On April 22, the South Carolina House Judiciary Committee passed HB 3746, which would make it harder for independent candidates to get on the ballot. It would not let primary voters sign for an independent candidate; it would not let newly-registered voters sign for an independent candidate; and it would require independent candidates to file a declaration of candidacy in February of election years.

The U.S. Supreme Court summarily affirmed a 3-judge federal court decision from New York in 1970, striking down a law that newly-registered voters couldn’t sign for independent candidates. And the 4th circuit (which includes South Carolina) struck down a February deadline for independent candidates to file a declaration of candidacy back in 1990, in Cromer v State, 917 F 2d 819. As to the restriction on primary signers signing for an independent, that would probably be held unconstitutional also. The U.S. Supreme Court has said that ballot access laws that are so difficult that they almost never get used, are probably unconstitutional. South Carolina has never had an independent candidate for U.S. House or U.S. Senate on a government-printed ballot. The state requires 10,000 signatures for an independent candidate for U.S. House.

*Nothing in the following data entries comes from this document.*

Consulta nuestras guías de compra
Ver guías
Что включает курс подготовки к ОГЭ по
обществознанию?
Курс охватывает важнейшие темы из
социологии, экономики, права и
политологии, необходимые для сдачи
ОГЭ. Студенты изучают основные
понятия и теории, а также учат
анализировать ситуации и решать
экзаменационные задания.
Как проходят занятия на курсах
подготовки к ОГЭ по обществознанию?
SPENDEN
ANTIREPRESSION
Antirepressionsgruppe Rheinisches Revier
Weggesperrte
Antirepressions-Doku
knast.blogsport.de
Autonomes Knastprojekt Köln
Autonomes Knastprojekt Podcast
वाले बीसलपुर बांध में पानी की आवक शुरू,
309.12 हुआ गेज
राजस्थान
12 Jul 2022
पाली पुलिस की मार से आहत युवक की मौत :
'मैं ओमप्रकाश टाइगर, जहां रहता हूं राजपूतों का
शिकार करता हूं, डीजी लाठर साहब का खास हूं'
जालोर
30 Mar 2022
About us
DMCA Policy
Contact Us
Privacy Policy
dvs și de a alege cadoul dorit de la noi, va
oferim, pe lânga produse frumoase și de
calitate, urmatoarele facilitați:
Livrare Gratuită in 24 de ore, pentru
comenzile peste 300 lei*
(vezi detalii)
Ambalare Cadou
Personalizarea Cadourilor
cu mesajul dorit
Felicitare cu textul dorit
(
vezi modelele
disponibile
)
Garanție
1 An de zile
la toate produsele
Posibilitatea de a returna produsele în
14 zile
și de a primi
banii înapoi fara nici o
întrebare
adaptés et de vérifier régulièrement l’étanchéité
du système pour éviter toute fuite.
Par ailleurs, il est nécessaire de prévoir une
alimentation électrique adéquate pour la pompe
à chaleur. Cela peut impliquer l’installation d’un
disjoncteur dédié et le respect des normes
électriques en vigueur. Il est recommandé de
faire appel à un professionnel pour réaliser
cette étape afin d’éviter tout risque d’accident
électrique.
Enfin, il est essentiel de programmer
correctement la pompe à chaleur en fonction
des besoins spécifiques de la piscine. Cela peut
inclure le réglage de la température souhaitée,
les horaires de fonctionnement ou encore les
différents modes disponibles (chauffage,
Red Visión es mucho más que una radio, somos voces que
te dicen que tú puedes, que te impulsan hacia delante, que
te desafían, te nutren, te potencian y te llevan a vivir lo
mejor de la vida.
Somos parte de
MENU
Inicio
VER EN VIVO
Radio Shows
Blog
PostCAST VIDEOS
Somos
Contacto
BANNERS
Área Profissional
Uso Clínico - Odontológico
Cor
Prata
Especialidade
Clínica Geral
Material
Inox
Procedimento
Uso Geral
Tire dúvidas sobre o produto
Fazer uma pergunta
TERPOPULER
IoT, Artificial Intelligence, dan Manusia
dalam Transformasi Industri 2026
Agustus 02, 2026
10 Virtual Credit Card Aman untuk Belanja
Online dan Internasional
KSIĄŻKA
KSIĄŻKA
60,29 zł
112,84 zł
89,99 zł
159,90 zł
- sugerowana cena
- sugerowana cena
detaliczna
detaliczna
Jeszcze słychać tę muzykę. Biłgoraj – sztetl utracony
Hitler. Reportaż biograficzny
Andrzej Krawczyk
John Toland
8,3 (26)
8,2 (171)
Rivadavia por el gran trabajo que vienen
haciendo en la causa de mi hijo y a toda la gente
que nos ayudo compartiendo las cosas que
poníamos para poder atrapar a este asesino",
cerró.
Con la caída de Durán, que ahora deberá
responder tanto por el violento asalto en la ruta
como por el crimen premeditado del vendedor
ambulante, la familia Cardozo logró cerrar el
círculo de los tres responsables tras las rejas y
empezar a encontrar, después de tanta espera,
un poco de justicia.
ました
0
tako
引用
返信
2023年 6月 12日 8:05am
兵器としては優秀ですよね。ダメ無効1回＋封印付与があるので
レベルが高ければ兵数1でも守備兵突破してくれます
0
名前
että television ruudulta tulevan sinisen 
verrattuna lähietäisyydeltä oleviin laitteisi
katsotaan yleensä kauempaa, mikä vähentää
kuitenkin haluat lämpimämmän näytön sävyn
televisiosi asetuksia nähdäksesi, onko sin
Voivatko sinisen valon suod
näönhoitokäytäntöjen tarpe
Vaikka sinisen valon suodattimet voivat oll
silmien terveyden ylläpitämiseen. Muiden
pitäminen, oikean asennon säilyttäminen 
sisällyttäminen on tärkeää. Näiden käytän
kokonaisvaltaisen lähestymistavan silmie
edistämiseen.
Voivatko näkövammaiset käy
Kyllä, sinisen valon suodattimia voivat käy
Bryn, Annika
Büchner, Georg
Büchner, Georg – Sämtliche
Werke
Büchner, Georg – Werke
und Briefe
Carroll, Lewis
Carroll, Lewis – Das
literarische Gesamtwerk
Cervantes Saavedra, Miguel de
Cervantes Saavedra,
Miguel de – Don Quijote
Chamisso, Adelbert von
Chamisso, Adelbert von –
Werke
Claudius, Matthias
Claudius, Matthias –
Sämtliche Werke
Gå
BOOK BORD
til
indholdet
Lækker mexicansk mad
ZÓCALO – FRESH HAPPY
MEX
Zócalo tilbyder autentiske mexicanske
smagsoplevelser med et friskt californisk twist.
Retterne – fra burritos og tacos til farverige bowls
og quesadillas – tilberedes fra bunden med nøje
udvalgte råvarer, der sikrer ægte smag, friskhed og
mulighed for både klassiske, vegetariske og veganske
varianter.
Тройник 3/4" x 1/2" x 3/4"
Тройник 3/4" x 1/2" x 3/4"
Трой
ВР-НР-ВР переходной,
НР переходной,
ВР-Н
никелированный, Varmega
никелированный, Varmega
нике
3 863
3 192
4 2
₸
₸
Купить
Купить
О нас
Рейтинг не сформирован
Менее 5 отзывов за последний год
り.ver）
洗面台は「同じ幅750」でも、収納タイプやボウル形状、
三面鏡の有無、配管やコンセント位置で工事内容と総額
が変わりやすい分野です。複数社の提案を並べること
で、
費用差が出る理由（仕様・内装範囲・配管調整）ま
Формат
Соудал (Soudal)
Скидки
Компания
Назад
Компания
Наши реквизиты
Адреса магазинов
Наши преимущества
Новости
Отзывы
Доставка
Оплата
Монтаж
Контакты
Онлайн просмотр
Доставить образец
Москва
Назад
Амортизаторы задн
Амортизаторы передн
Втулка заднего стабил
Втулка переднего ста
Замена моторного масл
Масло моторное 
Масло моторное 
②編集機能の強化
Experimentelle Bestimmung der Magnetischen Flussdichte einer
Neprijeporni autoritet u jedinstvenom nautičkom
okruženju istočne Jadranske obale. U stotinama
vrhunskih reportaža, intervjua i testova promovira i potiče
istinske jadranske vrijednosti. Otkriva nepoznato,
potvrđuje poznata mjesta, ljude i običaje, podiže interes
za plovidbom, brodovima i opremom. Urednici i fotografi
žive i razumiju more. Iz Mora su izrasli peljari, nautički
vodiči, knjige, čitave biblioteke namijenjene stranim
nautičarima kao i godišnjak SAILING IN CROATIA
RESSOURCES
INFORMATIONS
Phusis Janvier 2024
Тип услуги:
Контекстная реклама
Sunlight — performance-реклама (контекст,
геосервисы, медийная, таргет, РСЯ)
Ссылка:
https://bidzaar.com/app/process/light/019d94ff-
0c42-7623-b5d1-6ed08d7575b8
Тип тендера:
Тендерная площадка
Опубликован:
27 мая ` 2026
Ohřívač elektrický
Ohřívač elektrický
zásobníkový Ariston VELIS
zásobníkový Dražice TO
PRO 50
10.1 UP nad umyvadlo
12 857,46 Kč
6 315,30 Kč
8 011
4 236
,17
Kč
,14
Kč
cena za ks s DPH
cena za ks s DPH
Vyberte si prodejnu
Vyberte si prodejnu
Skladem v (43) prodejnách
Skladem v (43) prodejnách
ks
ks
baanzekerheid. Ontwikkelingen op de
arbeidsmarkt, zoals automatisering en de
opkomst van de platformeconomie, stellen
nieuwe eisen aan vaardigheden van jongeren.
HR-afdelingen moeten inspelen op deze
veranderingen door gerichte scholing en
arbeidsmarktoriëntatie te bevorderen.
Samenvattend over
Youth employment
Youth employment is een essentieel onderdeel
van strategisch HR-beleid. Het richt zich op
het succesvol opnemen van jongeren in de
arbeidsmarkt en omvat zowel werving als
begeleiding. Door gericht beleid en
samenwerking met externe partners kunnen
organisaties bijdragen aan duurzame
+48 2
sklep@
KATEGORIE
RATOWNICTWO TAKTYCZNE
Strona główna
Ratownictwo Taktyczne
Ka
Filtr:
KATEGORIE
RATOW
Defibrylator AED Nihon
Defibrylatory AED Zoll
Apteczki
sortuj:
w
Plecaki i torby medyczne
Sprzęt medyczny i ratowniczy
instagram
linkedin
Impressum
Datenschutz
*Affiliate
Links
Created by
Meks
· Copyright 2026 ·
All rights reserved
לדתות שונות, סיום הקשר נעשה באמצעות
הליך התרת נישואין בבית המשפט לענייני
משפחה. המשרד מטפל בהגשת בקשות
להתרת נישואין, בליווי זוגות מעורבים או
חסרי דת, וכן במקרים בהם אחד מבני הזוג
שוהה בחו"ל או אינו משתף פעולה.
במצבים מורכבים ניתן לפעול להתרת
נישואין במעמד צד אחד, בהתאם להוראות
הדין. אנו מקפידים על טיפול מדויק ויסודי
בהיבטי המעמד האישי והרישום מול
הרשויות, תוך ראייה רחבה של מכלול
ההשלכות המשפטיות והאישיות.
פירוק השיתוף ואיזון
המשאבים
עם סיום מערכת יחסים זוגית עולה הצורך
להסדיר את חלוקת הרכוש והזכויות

The sponsor of HB 3746 is Rep. Alan Clemmons (R-Myrtle Beach). An identical bill, SB 590, is pending in the Senate.


Comments

South Carolina Bill Advances, Would Make Ballot Access Worse for Independent Candidates — No Comments

  1. South Carolina independent voters should start registering as write-in candidates and start voting for themselves. Free and open elections will not be held in the United States until independent voters get past the ballot access obstructionism of political parties, which will take some time. Parties have had since 1800 to write state laws to their advantage.
    Robert B. Winn

  2. This legislation is typical of many current and past bills introduced by Dems & Reps to keep the two-party stronghold on American politics. The time has come to make ballot access a “civil rights” movement. It’s time we independents & 3rd partisans have our own “March To Montgomery” or at least our “Bridge Crossing” (Edmund Pettis in Selma,AL)to get public attention to this 21st century discrimination. Unfortunately, very few American voters realize these discriminatory laws exist. But even sader, I doubt most independents & 3rd patisans (who claim they want “free and open elections”) are willing to “get arrested” or even “go to jail” in protest against two-party rule. So I say until we are ready to make the sacrifices that Black Americans had to make in the 60’s, we need to either “shut up” or stop the whining, get off our duffs, support compromise legislation that may not be what we really want or beleive we’re entitled to, but at least work to correct the unjust electoral system we have today in most states. Do I have takers, or do I have continued “whiners” and “excuse finders?”